Collected data entries
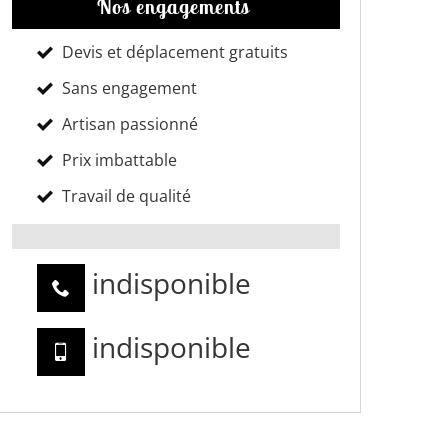
Nos engagements
Devis et déplacement gratuits
Sans engagement
Artisan passionné
Prix imbattable
Travail de qualité
indisponible
indisponible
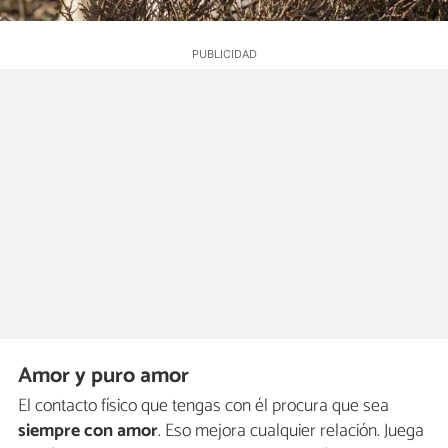
Amor y puro amor
El contacto físico que tengas con él procura que sea
siempre con amor
. Eso mejora cualquier relación. Juega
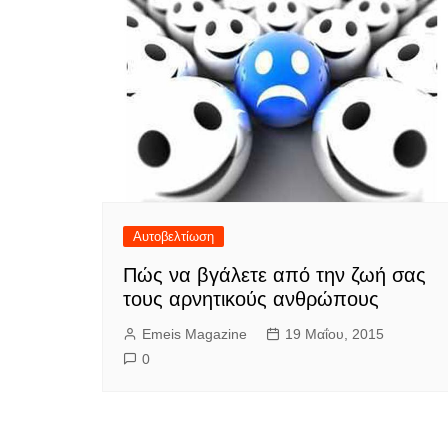
Αυτοβελτίωση
Πώς να βγάλετε από την ζωή σας
τους αρνητικούς ανθρώπους
Emeis Magazine
19 Μαΐου, 2015
0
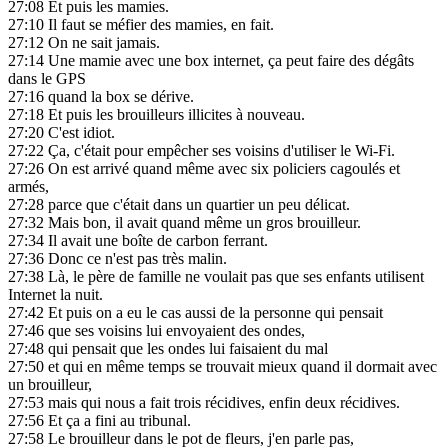
27:08
Et puis les mamies.
27:10
Il faut se méfier des mamies, en fait.
27:12
On ne sait jamais.
27:14
Une mamie avec une box internet, ça peut faire des dégâts
dans le GPS
27:16
quand la box se dérive.
27:18
Et puis les brouilleurs illicites à nouveau.
27:20
C'est idiot.
27:22
Ça, c'était pour empêcher ses voisins d'utiliser le Wi-Fi.
27:26
On est arrivé quand même avec six policiers cagoulés et
armés,
27:28
parce que c'était dans un quartier un peu délicat.
27:32
Mais bon, il avait quand même un gros brouilleur.
27:34
Il avait une boîte de carbon ferrant.
27:36
Donc ce n'est pas très malin.
27:38
Là, le père de famille ne voulait pas que ses enfants utilisent
Internet la nuit.
27:42
Et puis on a eu le cas aussi de la personne qui pensait
27:46
que ses voisins lui envoyaient des ondes,
27:48
qui pensait que les ondes lui faisaient du mal
27:50
et qui en même temps se trouvait mieux quand il dormait avec
un brouilleur,
27:53
mais qui nous a fait trois récidives, enfin deux récidives.
27:56
Et ça a fini au tribunal.
27:58
Le brouilleur dans le pot de fleurs, j'en parle pas,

▶ [ASSIGNMENT]:
Please copy every record above exactly, but leave the pictures out.

▶ [OUTPUT FOR THIS TASK]:
Nos engagements
Devis et déplacement gratuits
Sans engagement
Artisan passionné
Prix imbattable
Travail de qualité
indisponible
indisponible
Amor y puro amor
El contacto físico que tengas con él procura que sea
siempre con amor
. Eso mejora cualquier relación. Juega
Αυτοβελτίωση
Πώς να βγάλετε από την ζωή σας
τους αρνητικούς ανθρώπους
Emeis Magazine
19 Μαΐου, 2015
0
27:08
Et puis les mamies.
27:10
Il faut se méfier des mamies, en fait.
27:12
On ne sait jamais.
27:14
Une mamie avec une box internet, ça peut faire des dégâts
dans le GPS
27:16
quand la box se dérive.
27:18
Et puis les brouilleurs illicites à nouveau.
27:20
C'est idiot.
27:22
Ça, c'était pour empêcher ses voisins d'utiliser le Wi-Fi.
27:26
On est arrivé quand même avec six policiers cagoulés et
armés,
27:28
parce que c'était dans un quartier un peu délicat.
27:32
Mais bon, il avait quand même un gros brouilleur.
27:34
Il avait une boîte de carbon ferrant.
27:36
Donc ce n'est pas très malin.
27:38
Là, le père de famille ne voulait pas que ses enfants utilisent
Internet la nuit.
27:42
Et puis on a eu le cas aussi de la personne qui pensait
27:46
que ses voisins lui envoyaient des ondes,
27:48
qui pensait que les ondes lui faisaient du mal
27:50
et qui en même temps se trouvait mieux quand il dormait avec
un brouilleur,
27:53
mais qui nous a fait trois récidives, enfin deux récidives.
27:56
Et ça a fini au tribunal.
27:58
Le brouilleur dans le pot de fleurs, j'en parle pas,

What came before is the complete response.